## Work to complete
Write out the entries exactly. None of the pictures should appear in the copy.

## Given records
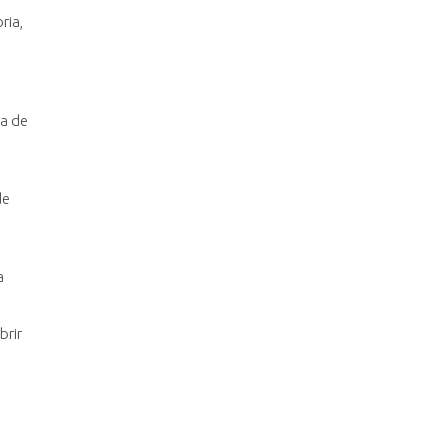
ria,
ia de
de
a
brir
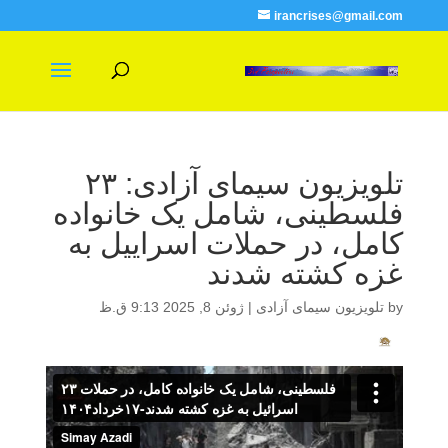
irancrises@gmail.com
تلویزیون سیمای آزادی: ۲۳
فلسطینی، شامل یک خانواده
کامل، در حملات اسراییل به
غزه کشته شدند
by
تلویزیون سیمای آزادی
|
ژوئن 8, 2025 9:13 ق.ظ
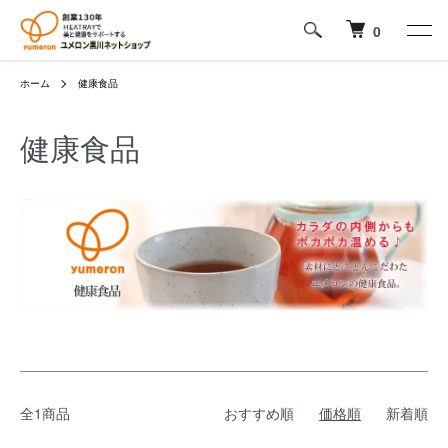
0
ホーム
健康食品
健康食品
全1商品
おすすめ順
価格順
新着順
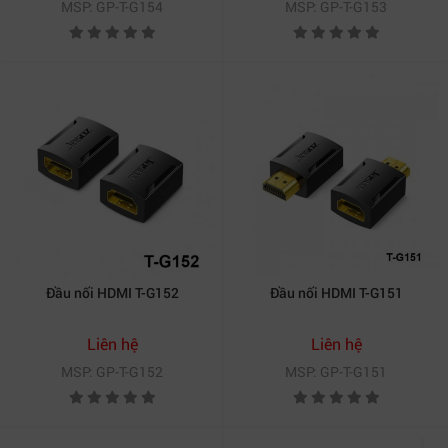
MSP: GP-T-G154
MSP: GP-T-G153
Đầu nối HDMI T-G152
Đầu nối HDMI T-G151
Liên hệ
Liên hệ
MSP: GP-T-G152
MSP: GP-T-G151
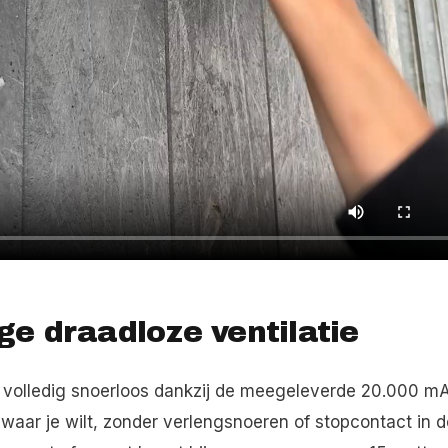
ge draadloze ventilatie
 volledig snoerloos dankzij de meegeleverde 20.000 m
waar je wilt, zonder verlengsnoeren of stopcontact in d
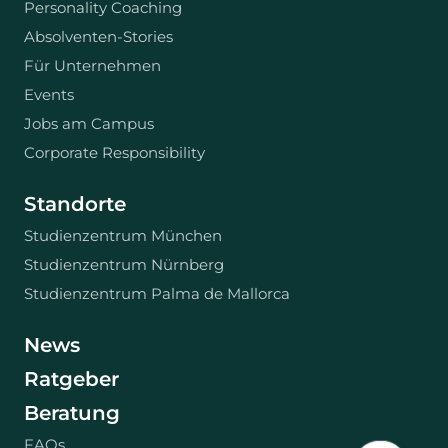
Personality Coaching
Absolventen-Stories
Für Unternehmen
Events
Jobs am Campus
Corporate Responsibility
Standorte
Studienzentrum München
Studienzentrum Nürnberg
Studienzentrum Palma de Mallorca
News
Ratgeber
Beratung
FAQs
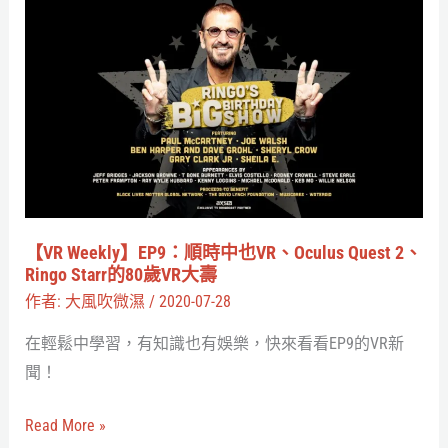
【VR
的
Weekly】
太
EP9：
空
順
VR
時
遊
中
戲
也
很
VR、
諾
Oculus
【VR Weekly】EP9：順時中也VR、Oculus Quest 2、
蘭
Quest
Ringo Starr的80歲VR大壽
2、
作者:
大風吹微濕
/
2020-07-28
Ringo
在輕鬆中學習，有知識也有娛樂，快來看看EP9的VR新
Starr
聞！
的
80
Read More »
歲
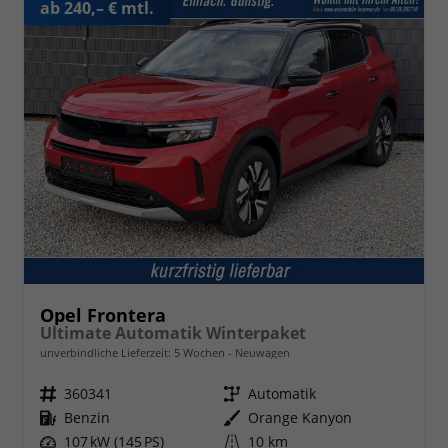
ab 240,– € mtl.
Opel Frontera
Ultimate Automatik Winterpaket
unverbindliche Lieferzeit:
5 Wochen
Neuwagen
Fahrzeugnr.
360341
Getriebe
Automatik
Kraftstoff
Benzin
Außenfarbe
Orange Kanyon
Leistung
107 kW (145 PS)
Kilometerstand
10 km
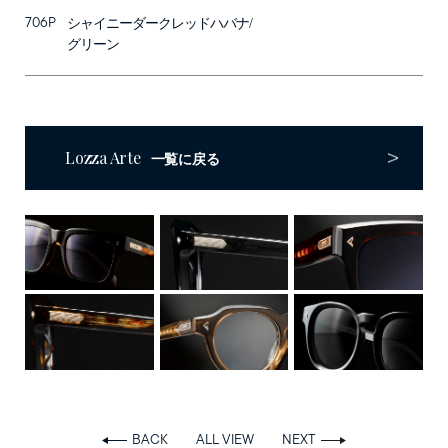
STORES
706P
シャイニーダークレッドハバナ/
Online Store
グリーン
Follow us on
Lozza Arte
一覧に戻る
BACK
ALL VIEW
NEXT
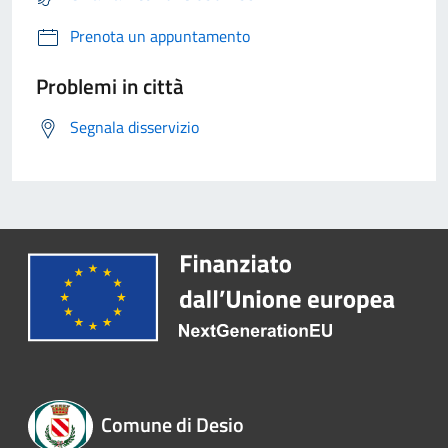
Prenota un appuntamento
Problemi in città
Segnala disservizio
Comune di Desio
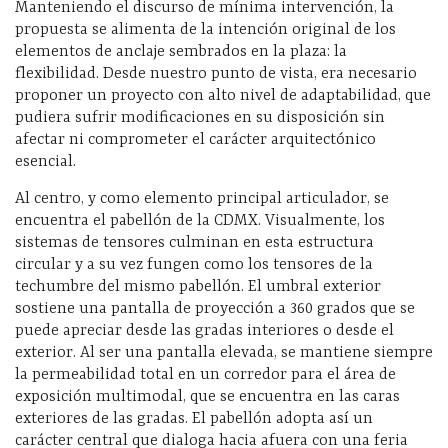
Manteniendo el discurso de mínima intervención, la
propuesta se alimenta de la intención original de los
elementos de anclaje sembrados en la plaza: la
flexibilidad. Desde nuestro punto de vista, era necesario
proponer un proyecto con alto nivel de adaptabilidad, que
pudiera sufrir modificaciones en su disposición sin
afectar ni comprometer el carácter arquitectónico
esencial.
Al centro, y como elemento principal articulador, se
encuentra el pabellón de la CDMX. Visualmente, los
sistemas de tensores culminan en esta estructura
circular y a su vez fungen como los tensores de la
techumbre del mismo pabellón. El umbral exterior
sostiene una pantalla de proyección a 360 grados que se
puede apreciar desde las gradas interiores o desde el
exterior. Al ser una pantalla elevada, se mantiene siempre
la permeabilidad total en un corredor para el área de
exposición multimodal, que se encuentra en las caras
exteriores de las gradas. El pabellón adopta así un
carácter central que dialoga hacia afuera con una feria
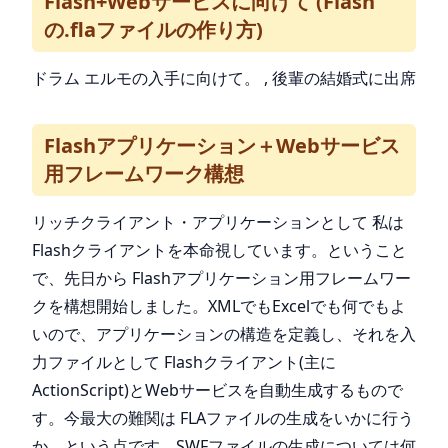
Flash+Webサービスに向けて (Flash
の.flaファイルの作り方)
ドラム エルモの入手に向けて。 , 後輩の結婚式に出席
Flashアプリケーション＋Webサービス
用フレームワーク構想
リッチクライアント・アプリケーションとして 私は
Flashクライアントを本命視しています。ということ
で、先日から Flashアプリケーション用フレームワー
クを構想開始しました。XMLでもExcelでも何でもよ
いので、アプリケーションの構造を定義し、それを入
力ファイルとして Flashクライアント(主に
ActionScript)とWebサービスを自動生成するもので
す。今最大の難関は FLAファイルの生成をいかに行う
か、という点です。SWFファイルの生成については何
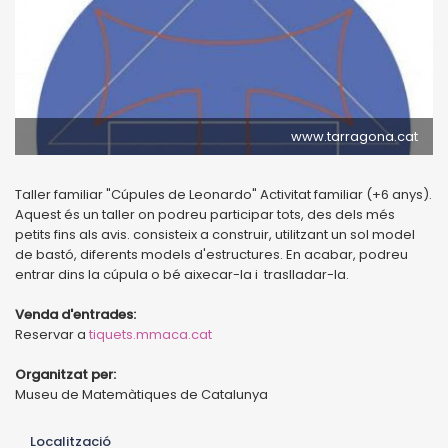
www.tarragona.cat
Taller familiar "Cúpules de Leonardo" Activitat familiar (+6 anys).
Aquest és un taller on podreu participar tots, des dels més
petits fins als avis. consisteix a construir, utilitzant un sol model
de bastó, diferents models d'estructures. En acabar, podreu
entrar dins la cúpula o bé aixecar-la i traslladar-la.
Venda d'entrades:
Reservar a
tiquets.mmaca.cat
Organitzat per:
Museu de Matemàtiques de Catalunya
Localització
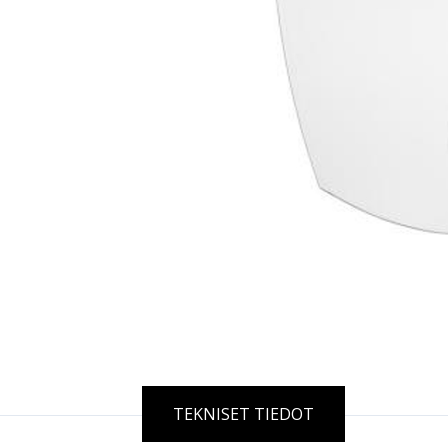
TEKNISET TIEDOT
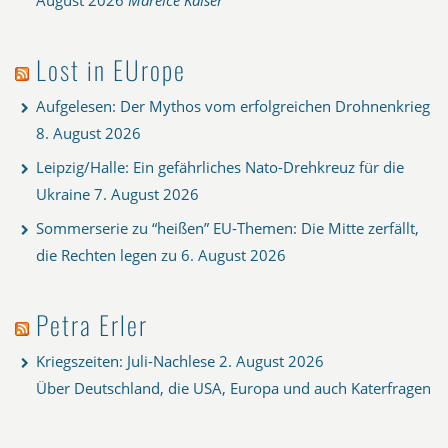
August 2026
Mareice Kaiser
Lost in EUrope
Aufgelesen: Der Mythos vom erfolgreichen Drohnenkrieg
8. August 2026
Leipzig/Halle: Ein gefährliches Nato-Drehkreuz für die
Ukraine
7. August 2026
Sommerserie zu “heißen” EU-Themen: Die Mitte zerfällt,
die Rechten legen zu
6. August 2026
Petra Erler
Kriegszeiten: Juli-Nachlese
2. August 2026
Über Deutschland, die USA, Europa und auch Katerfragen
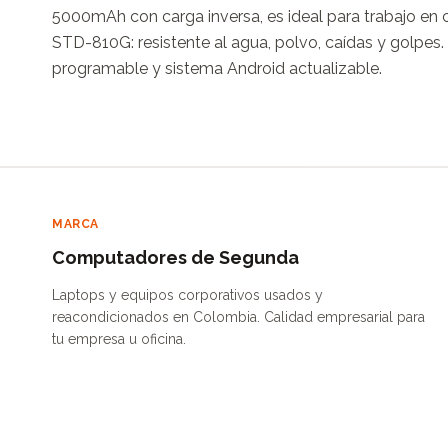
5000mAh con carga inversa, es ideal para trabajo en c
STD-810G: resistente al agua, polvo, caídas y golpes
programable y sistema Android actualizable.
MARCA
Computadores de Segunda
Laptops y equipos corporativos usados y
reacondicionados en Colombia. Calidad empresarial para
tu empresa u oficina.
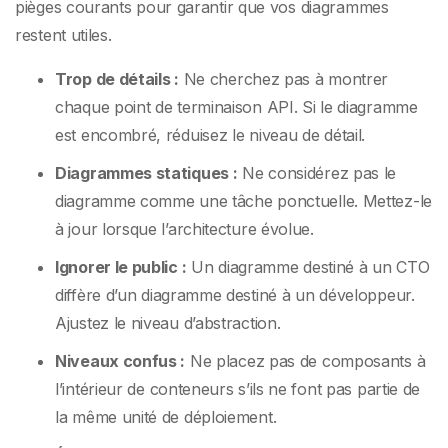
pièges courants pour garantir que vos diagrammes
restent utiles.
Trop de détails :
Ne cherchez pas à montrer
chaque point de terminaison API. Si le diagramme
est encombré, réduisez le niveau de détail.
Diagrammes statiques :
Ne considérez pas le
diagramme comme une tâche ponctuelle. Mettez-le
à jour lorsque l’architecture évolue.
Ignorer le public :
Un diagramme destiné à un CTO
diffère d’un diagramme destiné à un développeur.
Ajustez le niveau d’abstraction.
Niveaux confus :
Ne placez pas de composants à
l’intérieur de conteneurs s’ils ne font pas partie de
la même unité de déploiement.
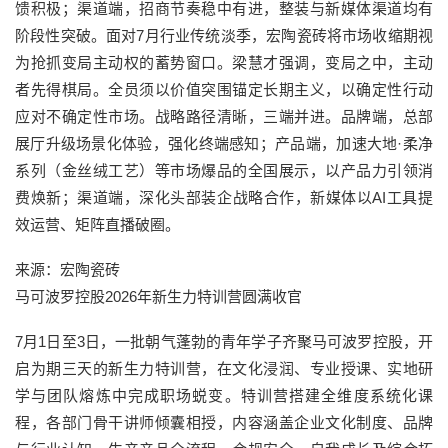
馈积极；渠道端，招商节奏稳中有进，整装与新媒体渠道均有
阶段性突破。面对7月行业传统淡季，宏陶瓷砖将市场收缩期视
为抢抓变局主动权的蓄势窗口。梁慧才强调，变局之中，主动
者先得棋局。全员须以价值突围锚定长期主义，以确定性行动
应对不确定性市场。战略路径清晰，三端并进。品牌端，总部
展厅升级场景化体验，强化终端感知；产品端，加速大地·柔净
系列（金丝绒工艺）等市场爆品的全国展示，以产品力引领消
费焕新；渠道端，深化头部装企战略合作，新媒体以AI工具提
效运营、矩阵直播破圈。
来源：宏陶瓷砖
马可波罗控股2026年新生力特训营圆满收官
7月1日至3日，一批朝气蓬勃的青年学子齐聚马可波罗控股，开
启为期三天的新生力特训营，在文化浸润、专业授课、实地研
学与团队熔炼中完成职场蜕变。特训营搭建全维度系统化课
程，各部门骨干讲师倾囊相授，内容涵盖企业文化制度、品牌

## Answer for the task
ria,
ia de
de
a
brir
irancrises@gmail.com
تلویزیون سیمای آزادی: ۲۳
فلسطینی، شامل یک خانواده
کامل، در حملات اسراییل به
غزه کشته شدند
by
تلویزیون سیمای آزادی
|
ژوئن 8, 2025 9:13 ق.ظ
0
ホーム
健康食品
健康食品
全1商品
おすすめ順
価格順
新着順
MSP: GP-T-G154
MSP: GP-T-G153
Đầu nối HDMI T-G152
Đầu nối HDMI T-G151
Liên hệ
Liên hệ
MSP: GP-T-G152
MSP: GP-T-G151
ge draadloze ventilatie
 volledig snoerloos dankzij de meegeleverde 20.000 m
waar je wilt, zonder verlengsnoeren of stopcontact in d
Personality Coaching
Absolventen-Stories
Für Unternehmen
Events
Jobs am Campus
Corporate Responsibility
Standorte
Studienzentrum München
Studienzentrum Nürnberg
Studienzentrum Palma de Mallorca
News
Ratgeber
Beratung
FAQs
【VR
的
Weekly】
太
EP9：
空
順
VR
時
遊
中
戲
也
很
VR、
諾
Oculus
【VR Weekly】EP9：順時中也VR、Oculus Quest 2、
蘭
Quest
Ringo Starr的80歲VR大壽
2、
作者:
大風吹微濕
/
2020-07-28
Ringo
在輕鬆中學習，有知識也有娛樂，快來看看EP9的VR新
Starr
聞！
的
80
Read More »
歲
ab 240,– € mtl.
Opel Frontera
Ultimate Automatik Winterpaket
unverbindliche Lieferzeit:
5 Wochen
Neuwagen
Fahrzeugnr.
360341
Getriebe
Automatik
Kraftstoff
Benzin
Außenfarbe
Orange Kanyon
Leistung
107 kW (145 PS)
Kilometerstand
10 km
STORES
706P
シャイニーダークレッドハバナ/
Online Store
グリーン
Follow us on
Lozza Arte
一覧に戻る
BACK
ALL VIEW
NEXT
Prenota un appuntamento
Problemi in città
Segnala disservizio
Comune di Desio
Manteniendo el discurso de mínima intervención, la
propuesta se alimenta de la intención original de los
elementos de anclaje sembrados en la plaza: la
flexibilidad. Desde nuestro punto de vista, era necesario
proponer un proyecto con alto nivel de adaptabilidad, que
pudiera sufrir modificaciones en su disposición sin
afectar ni comprometer el carácter arquitectónico
esencial.
Al centro, y como elemento principal articulador, se
encuentra el pabellón de la CDMX. Visualmente, los
sistemas de tensores culminan en esta estructura
circular y a su vez fungen como los tensores de la
techumbre del mismo pabellón. El umbral exterior
sostiene una pantalla de proyección a 360 grados que se
puede apreciar desde las gradas interiores o desde el
exterior. Al ser una pantalla elevada, se mantiene siempre
la permeabilidad total en un corredor para el área de
exposición multimodal, que se encuentra en las caras
exteriores de las gradas. El pabellón adopta así un
carácter central que dialoga hacia afuera con una feria
Flash+Webサービスに向けて (Flash
の.flaファイルの作り方)
ドラム エルモの入手に向けて。 , 後輩の結婚式に出席
Flashアプリケーション＋Webサービス
用フレームワーク構想
リッチクライアント・アプリケーションとして 私は
Flashクライアントを本命視しています。ということ
で、先日から Flashアプリケーション用フレームワー
クを構想開始しました。XMLでもExcelでも何でもよ
いので、アプリケーションの構造を定義し、それを入
力ファイルとして Flashクライアント(主に
ActionScript)とWebサービスを自動生成するもので
す。今最大の難関は FLAファイルの生成をいかに行う
か、という点です。SWFファイルの生成については何
www.tarragona.cat
Taller familiar "Cúpules de Leonardo" Activitat familiar (+6 anys).
Aquest és un taller on podreu participar tots, des dels més
petits fins als avis. consisteix a construir, utilitzant un sol model
de bastó, diferents models d'estructures. En acabar, podreu
entrar dins la cúpula o bé aixecar-la i traslladar-la.
Venda d'entrades:
Reservar a
tiquets.mmaca.cat
Organitzat per:
Museu de Matemàtiques de Catalunya
Localització
TEKNISET TIEDOT
August 2026
Mareice Kaiser
Lost in EUrope
Aufgelesen: Der Mythos vom erfolgreichen Drohnenkrieg
8. August 2026
Leipzig/Halle: Ein gefährliches Nato-Drehkreuz für die
Ukraine
7. August 2026
Sommerserie zu “heißen” EU-Themen: Die Mitte zerfällt,
die Rechten legen zu
6. August 2026
Petra Erler
Kriegszeiten: Juli-Nachlese
2. August 2026
Über Deutschland, die USA, Europa und auch Katerfragen
5000mAh con carga inversa, es ideal para trabajo en c
STD-810G: resistente al agua, polvo, caídas y golpes
programable y sistema Android actualizable.
MARCA
Computadores de Segunda
Laptops y equipos corporativos usados y
reacondicionados en Colombia. Calidad empresarial para
tu empresa u oficina.
pièges courants pour garantir que vos diagrammes
restent utiles.
Trop de détails :
Ne cherchez pas à montrer
chaque point de terminaison API. Si le diagramme
est encombré, réduisez le niveau de détail.
Diagrammes statiques :
Ne considérez pas le
diagramme comme une tâche ponctuelle. Mettez-le
à jour lorsque l’architecture évolue.
Ignorer le public :
Un diagramme destiné à un CTO
diffère d’un diagramme destiné à un développeur.
Ajustez le niveau d’abstraction.
Niveaux confus :
Ne placez pas de composants à
l’intérieur de conteneurs s’ils ne font pas partie de
la même unité de déploiement.
馈积极；渠道端，招商节奏稳中有进，整装与新媒体渠道均有
阶段性突破。面对7月行业传统淡季，宏陶瓷砖将市场收缩期视
为抢抓变局主动权的蓄势窗口。梁慧才强调，变局之中，主动
者先得棋局。全员须以价值突围锚定长期主义，以确定性行动
应对不确定性市场。战略路径清晰，三端并进。品牌端，总部
展厅升级场景化体验，强化终端感知；产品端，加速大地·柔净
系列（金丝绒工艺）等市场爆品的全国展示，以产品力引领消
费焕新；渠道端，深化头部装企战略合作，新媒体以AI工具提
效运营、矩阵直播破圈。
来源：宏陶瓷砖
马可波罗控股2026年新生力特训营圆满收官
7月1日至3日，一批朝气蓬勃的青年学子齐聚马可波罗控股，开
启为期三天的新生力特训营，在文化浸润、专业授课、实地研
学与团队熔炼中完成职场蜕变。特训营搭建全维度系统化课
程，各部门骨干讲师倾囊相授，内容涵盖企业文化制度、品牌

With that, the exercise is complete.